Formula 1 team owner McLaren has dampened down a report that Apple has made a buyout or investment approach for the supercar maker.
The Financial Times reported that talks had started several months ago.
But a McLaren spokesman said: "We can confirm that McLaren is not in discussion with Apple in respect of any potential investment."
However, the firm "regularly" has "confidential conversations with a wide range of parties", he added.
The Financial Times reported that a potential deal would see Apple pay up to £1.5bn for McLaren, or make an investment for part of it, citing sources it said had been briefed on negotiations.
It said that Apple was interested in accelerating its own car projects.
The BBC understands that McLaren had been in talks with Apple over its rumoured Apple car, but those talks had not come to fruition.
Analysis: Theo Leggett, BBC business reporter
Why would Apple be interested in McLaren? It's hard to see why the technology giant would want control of a Formula 1 team, or what interest it might have in the supercars built by McLaren Automotive. A more likely target is McLaren Applied Technologies, a sister business to the other two.
Part of what it does is data analytics.
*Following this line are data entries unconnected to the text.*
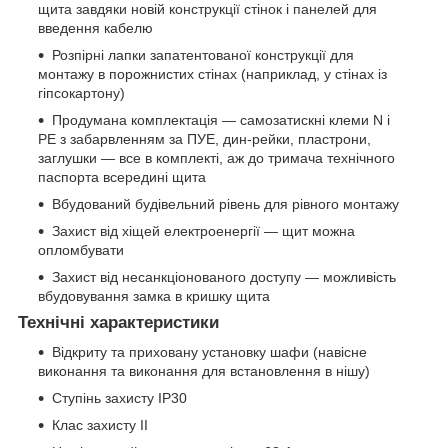
щита завдяки новій конструкції стінок і панелей для
введення кабелю
Розпірні лапки запатентованої конструкції для
монтажу в порожнистих стінах (наприклад, у стінах із
гіпсокартону)
Продумана комплектація — самозатискні клеми N і
PE з забарвленням за ПУЕ, дин-рейки, пластрони,
заглушки — все в комплекті, аж до тримача технічного
паспорта всередині щита
Вбудований будівельний рівень для рівного монтажу
Захист від хіщей електроенергії — щит можна
опломбувати
Захист від несанкціонованого доступу — можливість
вбудовування замка в кришку щита
Технічні характеристики
Відкриту та приховану установку шафи (навісне
виконання та виконання для встановлення в нішу)
Ступінь захисту IP30
Клас захисту II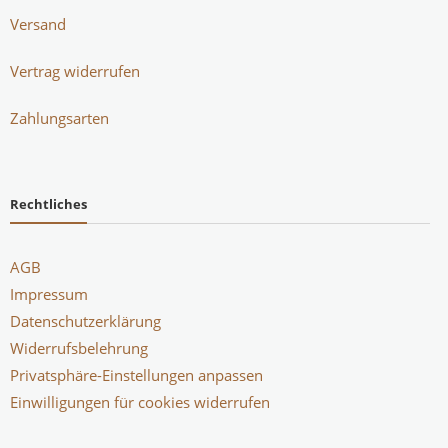
Versand
Vertrag widerrufen
Zahlungsarten
Rechtliches
AGB
Impressum
Datenschutzerklärung
Widerrufsbelehrung
Privatsphäre-Einstellungen anpassen
Einwilligungen für cookies widerrufen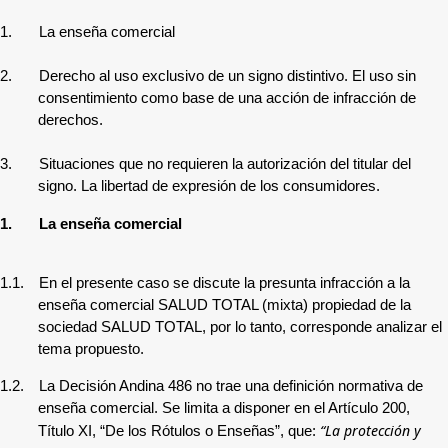
1.
La enseña comercial
2.
Derecho al uso exclusivo de un signo distintivo. El uso sin
consentimiento como base de una acción de infracción de
derechos.
3.
Situaciones que no requieren la autorización del titular del
signo. La libertad de expresión de los consumidores.
1.
La enseña comercial
1.1.
En el presente caso se discute la presunta infracción a la
enseña comercial
SALUD TOTAL (mixta) propiedad de la
sociedad SALUD TOTAL, por lo tanto, corresponde analizar el
tema propuesto.
1.2.
La Decisión Andina 486 no trae una definición normativa de
enseña comercial. Se limita a disponer en el Artículo 200,
“La protección y
Título XI, “De los Rótulos o Enseñas”, que: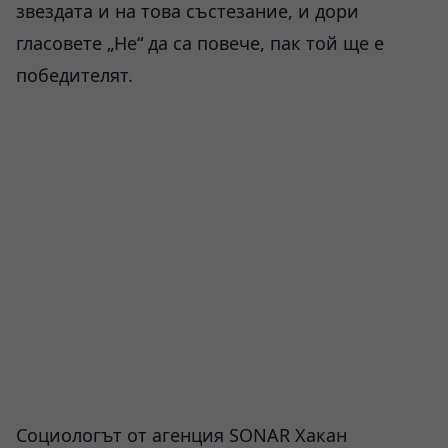
звездата и на това състезание, и дори
гласовете „Не“ да са повече, пак той ще е
победителят.
Социологът от агенция SONAR Хакан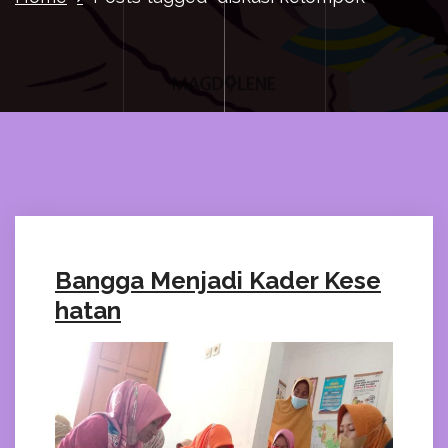
Bangga Menjadi Kader Kese
hatan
During Formula 1 races, McLaren uses computers to model pretty much any scenario that might occur, so that the team can adapt its strategy on a continuous basis. This kind of modelling can be used in other scenarios too - for example to predict how traffic will flow through a typical city centre, and how problems in one area might have knock-on effects miles away.
It also develops advanced materials - lightweight carbon composites and complex alloys, which are used by the automotive business. And it's recognised as a leader in the development of simulators, which can model and predict vehicle behaviour.
It's an open secret in Silicon Valley that Apple is developing a car; it's widely believed the company has ambitions to become a leader in the market for driverless vehicles.
Advanced materials, predictive analystics and expertise in simulating vehicle behaviour... you can start to see why the Californian giant might be interested in a relatively small business based in Woking.